David Matthews, who is director of G & D Matthews Ltd with his wife Hilary and son James, grows around 300 acres of potatoes to supply to supermarkets.
The potato is one of the thirstiest crops, and the Matthews family uses a specialist form of irrigation, abstracting water from rivers, dykes and bore holes and delivering it to the crop in a highly targeted way.
They use trickle irrigation, which David says is as much as 50 per cent more efficient than spray irrigation. It’s something they have been developing for about 14 years, recently trialling the system on high value crops such as carrots.
Until now, the process has not needed a licence, but that is about to change.
David, who sits on the NFU’s Water Resources Group and has been involved in consultations over the proposals, says: “This new water legislation is actually a fairly radical overhaul.

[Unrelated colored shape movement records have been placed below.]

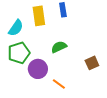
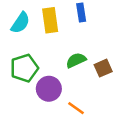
cyan semicircle: (16, 28) -> (20, 23), moved
brown square: (92, 63) -> (103, 68), moved

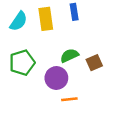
purple circle: (49, 89) -> (56, 78), moved
orange line: (76, 108) -> (69, 99), turned -42

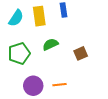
green semicircle: (69, 56) -> (50, 44), moved
purple circle: (56, 78) -> (33, 86), moved

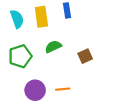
cyan semicircle: (16, 18) -> (17, 19), turned -54

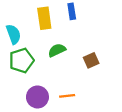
cyan semicircle: (17, 19) -> (14, 34), moved

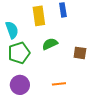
brown square: (91, 60) -> (80, 53), turned 32
purple circle: (37, 97) -> (20, 85), moved

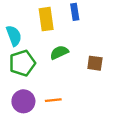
orange line: (59, 84) -> (53, 100), moved

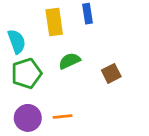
brown square: (95, 63) -> (111, 73), turned -35

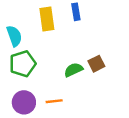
green semicircle: (69, 61) -> (73, 70), moved

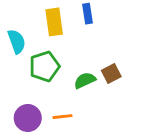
green pentagon: (23, 64) -> (44, 66), moved

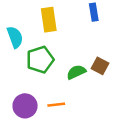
blue rectangle: (88, 14) -> (94, 12), moved
brown square: (111, 73) -> (100, 66), turned -35

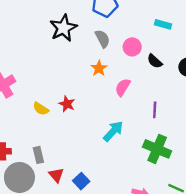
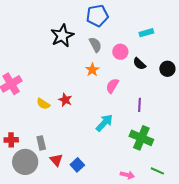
cyan rectangle: (163, 24) -> (146, 33), turned -32

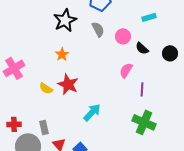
orange star: (92, 70) -> (62, 54), moved
pink semicircle: (112, 86) -> (126, 70), moved
red star: (65, 100) -> (68, 84), size x1.5
cyan arrow: (104, 123) -> (92, 112), moved

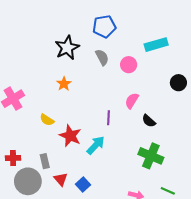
cyan rectangle: (149, 17) -> (156, 45), size x1.5
black semicircle: (142, 48) -> (149, 121), moved
red star: (68, 84) -> (70, 136), moved
purple line: (142, 89) -> (108, 118), moved

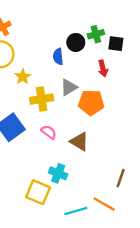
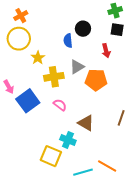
green cross: (96, 34) -> (115, 11), moved
brown triangle: (79, 141) -> (86, 123), moved
brown line: (121, 178) -> (121, 118), moved

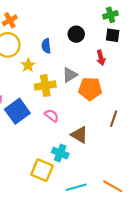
blue semicircle: (68, 41) -> (46, 46), moved
brown line: (121, 118) -> (114, 119), moved
orange line: (107, 166) -> (113, 186), moved

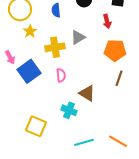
yellow star: (28, 65) -> (30, 31), moved
orange pentagon: (90, 89) -> (115, 50), moved
pink semicircle: (52, 116) -> (61, 75), turned 48
yellow square: (42, 170) -> (36, 126), moved

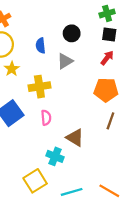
red arrow: (107, 21) -> (107, 58), moved, turned -128
gray triangle: (78, 37) -> (65, 61), moved
yellow square: (36, 126) -> (35, 181), moved, turned 35

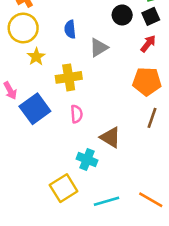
black circle: (72, 33) -> (122, 15), moved
black square: (109, 34) -> (151, 16), turned -32

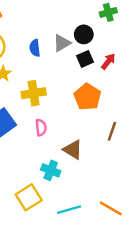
black square: (151, 16) -> (85, 59), moved
gray triangle: (99, 48) -> (62, 43), moved
orange pentagon: (147, 81) -> (87, 97), moved, turned 30

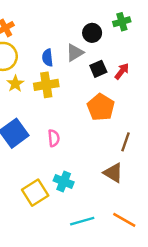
black circle: (84, 34) -> (92, 33), moved
yellow cross: (34, 93) -> (46, 85), moved
brown triangle: (73, 150) -> (113, 173), moved
yellow square: (29, 197) -> (35, 193), moved

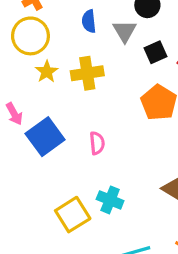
gray triangle: (75, 53) -> (125, 31), turned -30
blue semicircle: (48, 58) -> (89, 21), moved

I think what we are suggesting is it needs to be simple, cost effective, flexible and reliable.
“Farmers and growers use 0.6 per cent of abstracted water but they hold two-thirds of all abstraction licences issued in England and Wales, and we have to make sure growers have a fair share of cost effective water.
“What concerns us as trickle irrigators is we haven’t needed licensing and now there is a big question mark over what needs to be done to secure a licence for the future. We have invested heavily in trickle irrigation over 14 years and we want to know what’s around the corner before re-investment is made. However, because of its efficiency, we remain optimistic the technique has a positive long-term future.”